I settled however for the beef patties in pepper sauce, which came in a big portion and did indeed taste good. To drink, I washed it away with a German weizen beer.
Prices in the Snälltåget restaurant wagon are certainly quite decent, with a hot dish costing around 10 euro (children’s menus are 6 euro).
Alcoholic drinks do however have prices you’d more expect for a Scandinavian train, with a beer or glass of wine costing 8 euro.
Soft drinks and coffee or tea are again more decently priced at 2.50 EUR. Credit cards and cash (Swedish krona) are both accepted.
During the few hours I spent in the dining car, service was impeccable and with a smile at all times.
Time went by fast doing some work on my laptop and drinking a few beers in the dining car.
Before I realised it, the staff of the dining car announced the last round as they had to close down a bit early before arrival in Stockholm.
I returned back to my seat and watched from the window as the train rolled into the Stockholm suburbs.
Minutes later, we pulled into Stockholm Central Station some five minutes behind schedule.
Other Snälltåget services
Besides the Malmö – Lund – Stockholm route, there are two other Snälltåget services which are of interest for tourists visiting Sweden.
First of all, this is the overnight train between Malmö, Stockholm and the Swedish ski resort of Åre.
In March 2021, Snälltåget will also start with an exciting new overnight service between Stockholm, Malmö, Copenhagen, Hamburg and Berlin – which is an exciting new addition to Europe’s train timetables as this is somewhat of a missing link.
The Snälltåget train service from Malmö/Lund to Stockholm pleasantly surprised me. Sure, the train is a tad old and some carriages might look a bit bare-bones, but don’t let cosmetics fool you.
The seats in the train are however perfectly comfortable and well adjusted to modern-day standards, as all seats have power sockets and there is WiFi internet. The compartments even look pretty good!

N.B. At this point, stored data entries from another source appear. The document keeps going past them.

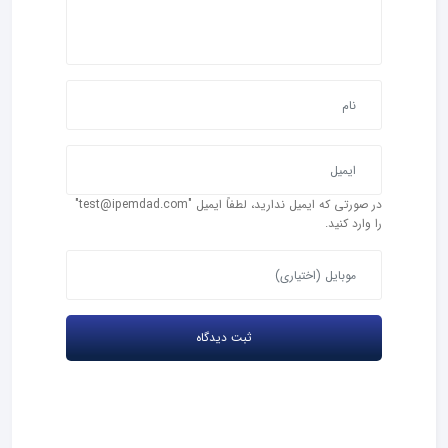
در صورتی که ایمیل ندارید، لطفاً ایمیل "test@ipemdad.com"
را وارد کنید.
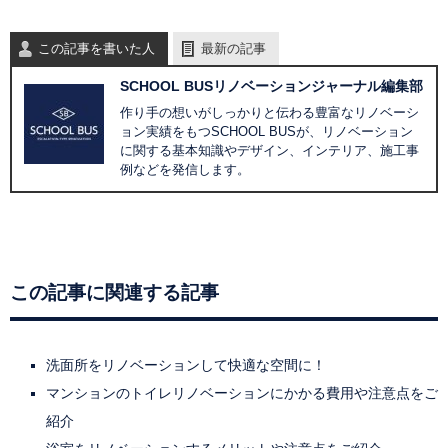
この記事を書いた人
最新の記事
SCHOOL BUSリノベーションジャーナル編集部
作り手の想いがしっかりと伝わる豊富なリノベーシ
ョン実績をもつSCHOOL BUSが、リノベーション
に関する基本知識やデザイン、インテリア、施工事
例などを発信します。
この記事に関連する記事
洗面所をリノベーションして快適な空間に！
マンションのトイレリノベーションにかかる費用や注意点をご
紹介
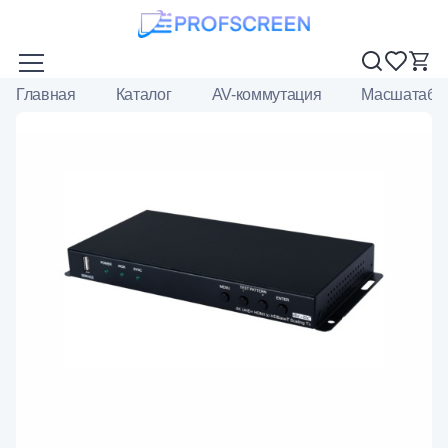
Главная
Каталог
AV-коммутация
Масшатаба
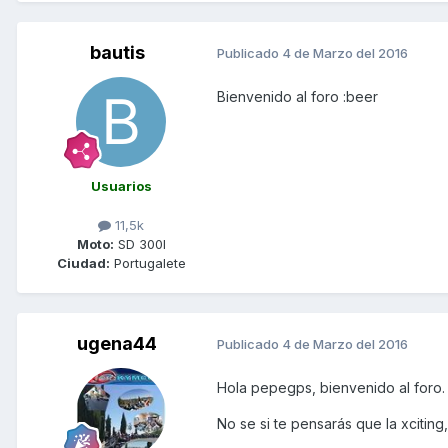
bautis
Publicado
4 de Marzo del 2016
Bienvenido al foro :beer
Usuarios
11,5k
Moto:
SD 300I
Ciudad:
Portugalete
ugena44
Publicado
4 de Marzo del 2016
Hola pepegps, bienvenido al foro.
No se si te pensarás que la xciting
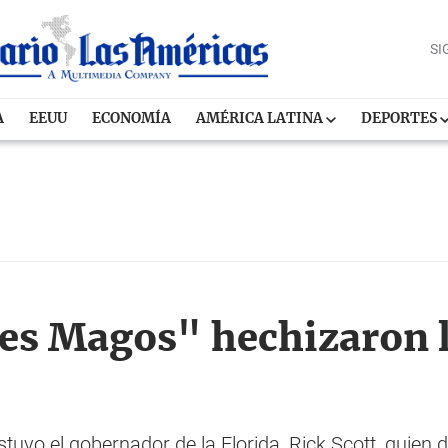
SI
A
EEUU
ECONOMÍA
AMÉRICA LATINA
DEPORTES
es Magos" hechizaron l
stuvo el gobernador de la Florida, Rick Scott, quien d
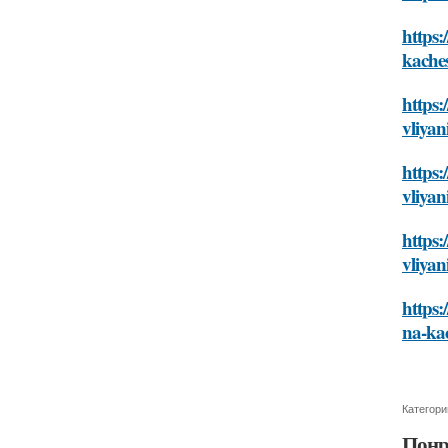
https:
kache
https:
vliyan
https:
vliyan
https:
vliyan
https:
na-ka
Категори
Понр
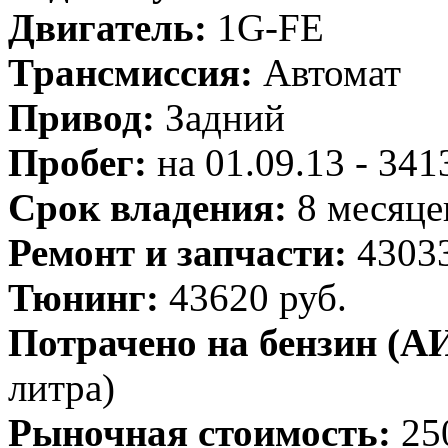
Двигатель:
1G-FE
Трансмиссия:
Автомат
Привод:
Задний
Пробег:
на 01.09.13 - 34
Срок владения:
8 месяце
Ремонт и запчасти:
43033
Тюнинг:
43620 руб.
Потрачено на бензин (АИ
литра)
Рыночная стоимость:
25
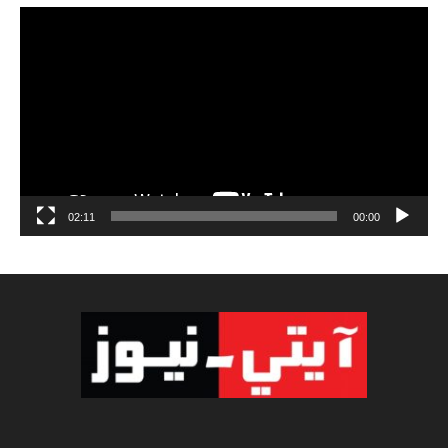
مشغل
الفيديو
02:11
00:00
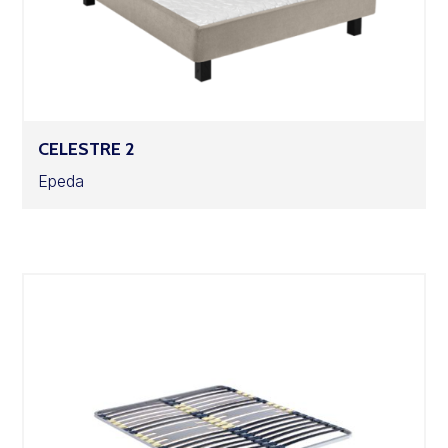
CELESTRE 2
Epeda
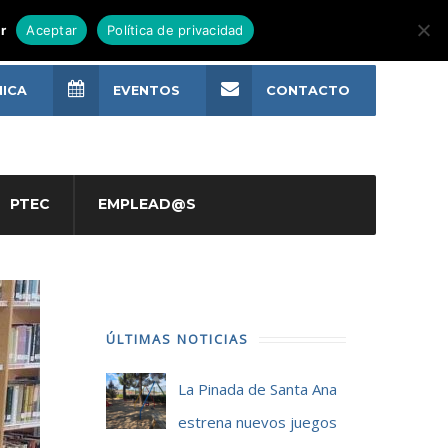
r
Aceptar
Política de privacidad
NICA
EVENTOS
CONTACTO
PTEC
EMPLEAD@S
ÚLTIMAS NOTICIAS
La Pinada de Santa Ana
estrena nuevos juegos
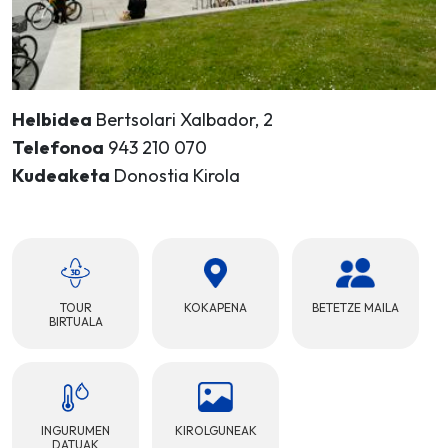
Helbidea
Bertsolari Xalbador, 2
Telefonoa
943 210 070
Kudeaketa
Donostia Kirola
TOUR
KOKAPENA
BETETZE MAILA
BIRTUALA
INGURUMEN
KIROLGUNEAK
DATUAK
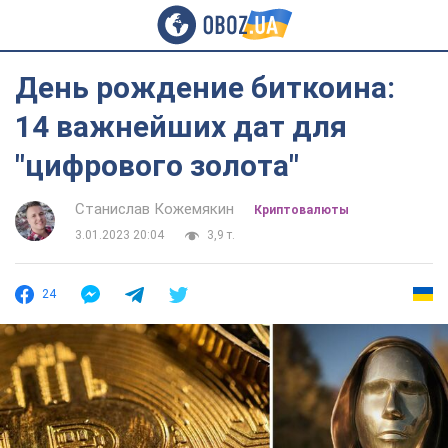
День рождение биткоина:
14 важнейших дат для
"цифрового золота"
Станислав Кожемякин
Криптовалюты
3.01.2023 20:04
3,9 т.
24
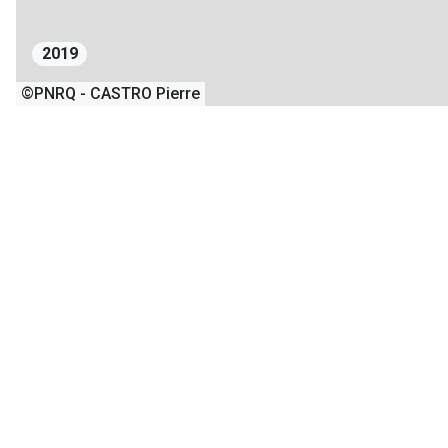
2019
©PNRQ - CASTRO Pierre
1
2
12/07/2019
+
−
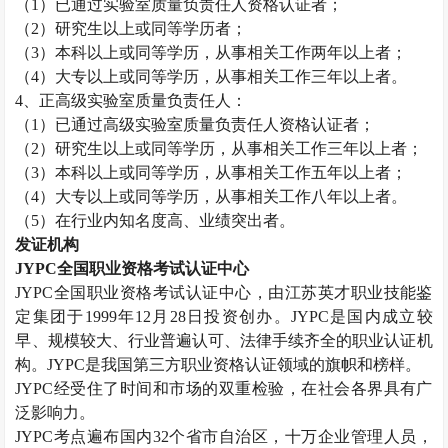
（
1
）已通过实验室质量负责任人资格认证者；
（
2
）研究生以上或同等学历者；
（
3
）本科以上或同等学历，从事相关工作两年以上者；
（
4
）大专以上或同等学历，从事相关工作三年以上者。
4
、正高级实验室质量负责任人：
（
1
）已通过高级实验室质量负责任人资格认证者；
（
2
）研究生以上或同等学历，从事相关工作三年以上者；
（
3
）本科以上或同等学历，从事相关工作五年以上者；
（
4
）大专以上或同等学历，从事相关工作八年以上者。
（
5
）在行业内知名度高、业绩突出者。
发证机构
JYPC
全国职业资格考试认证中心
JYPC
全国职业资格考试认证中心，由江苏英才职业技能鉴
定集团于
1999
年
12
月
28
日投资创办。
JYPC
是国内成立较
早、规模较大、行业普遍认可、法律手续齐全的职业认证机
构。
JYPC
是我国第三方职业资格认证领域的旗帜和榜样。
JYPC
经受住了时间和市场的双重检验，在社会各界具有广
泛影响力。
JYPC
考点遍布国内
32
个省市自治区，十万企业管理人员，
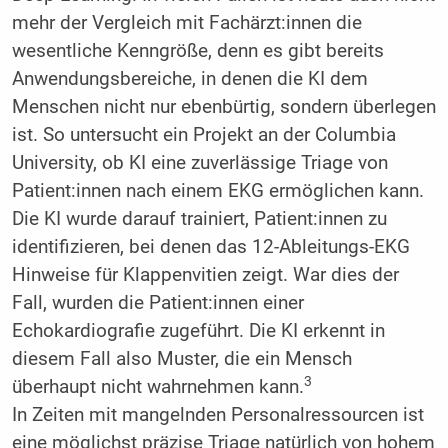
mehr der Vergleich mit Fachärzt:innen die
wesentliche Kenngröße, denn es gibt bereits
Anwendungsbereiche, in denen die KI dem
Menschen nicht nur ebenbürtig, sondern überlegen
ist. So untersucht ein Projekt an der Columbia
University, ob KI eine zuverlässige Triage von
Patient:innen nach einem EKG ermöglichen kann.
Die KI wurde darauf trainiert, Patient:innen zu
identifizieren, bei denen das 12-Ableitungs-EKG
Hinweise für Klappenvitien zeigt. War dies der
Fall, wurden die Patient:innen einer
Echokardiografie zugeführt. Die KI erkennt in
diesem Fall also Muster, die ein Mensch
3
überhaupt nicht wahrnehmen kann.
In Zeiten mit mangelnden Personalressourcen ist
eine möglichst präzise Triage natürlich von hohem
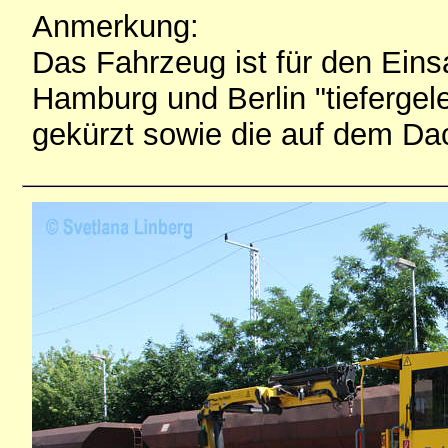
Anmerkung:
Das Fahrzeug ist für den Eins
Hamburg und Berlin "tieferge
gekürzt sowie die auf dem Da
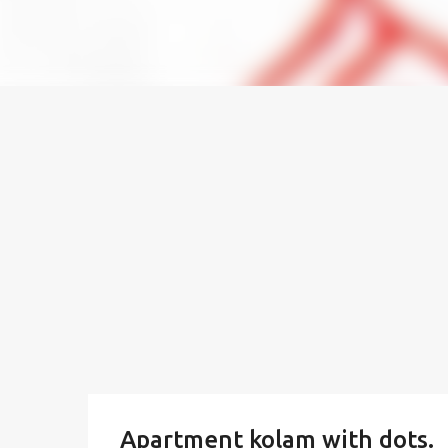
Apartment kolam with dots.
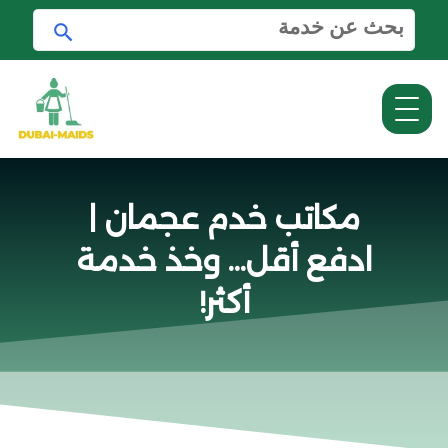
ا
ا
ل
ب
ب
ح
ح
ث
ث
ع
ن
:
مكاتب خدم عجمان |
ادفع أقل… وخذ خدمة
أكثر!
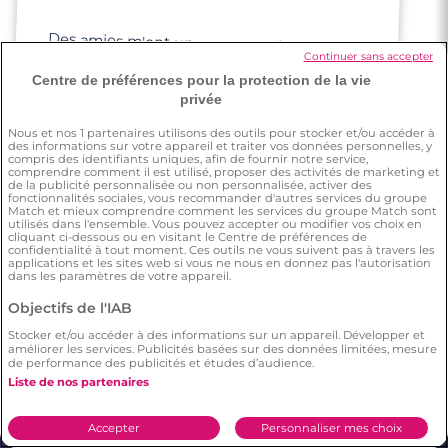
Des amies m'ont un peu poussée à
Continuer sans accepter
m'inscrire pour rencontrer du monde
Centre de préférences pour la protection de la vie
privée
Nous et nos
1
partenaires utilisons des outils pour stocker et/ou accéder à
des informations sur votre appareil et traiter vos données personnelles, y
compris des identifiants uniques, afin de fournir notre service,
comprendre comment il est utilisé, proposer des activités de marketing et
de la publicité personnalisée ou non personnalisée, activer des
fonctionnalités sociales, vous recommander d'autres services du groupe
Match et mieux comprendre comment les services du groupe Match sont
utilisés dans l'ensemble. Vous pouvez accepter ou modifier vos choix en
cliquant ci-dessous ou en visitant le Centre de préférences de
À propos de Meetic
confidentialité à tout moment. Ces outils ne vous suivent pas à travers les
applications et les sites web si vous ne nous en donnez pas l'autorisation
dans les paramètres de votre appareil.
À propos de Meetic
Actualités Rencontres
Objectifs de l'IAB
Actualité de Meetic
Site de rencontre
Stocker et/ou accéder à des informations sur un appareil. Développer et
Aide en ligne
Avis des membres Meetic
améliorer les services. Publicités basées sur des données limitées, mesure
de performance des publicités et études d’audience.
Rencontrez en sécurité
Liste de nos partenaires
Love everywhere
Accepter
Personnaliser mes choix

Booking the Snälltåget train couldn’t be easier, and I certainly appreciate being able to select my exact place on a seat map, a feature which only a select few train operators across Europe have as well.
Best of all is in my opinion Snälltåget’s classy dining car ‘Krogen’, which is just an excellent spot to enjoy a meal or drink while watching the scenery go by.
Is Snälltåget better than SJ? I think both products are competitive and both have their own advantages and disadvantages.
Snälltåget is likely a bit cheaper, but their departures are less frequent and the journey takes a bit longer.
On the other hand, I certainly prefer Snälltåget’s dining car above the bistro wagon on board the SJ X2000 train on the Malmö-Stockholm line.
In the end, I’d probably opt for whatever operator offers the best deal and most suitable departure time when deciding which train to pick!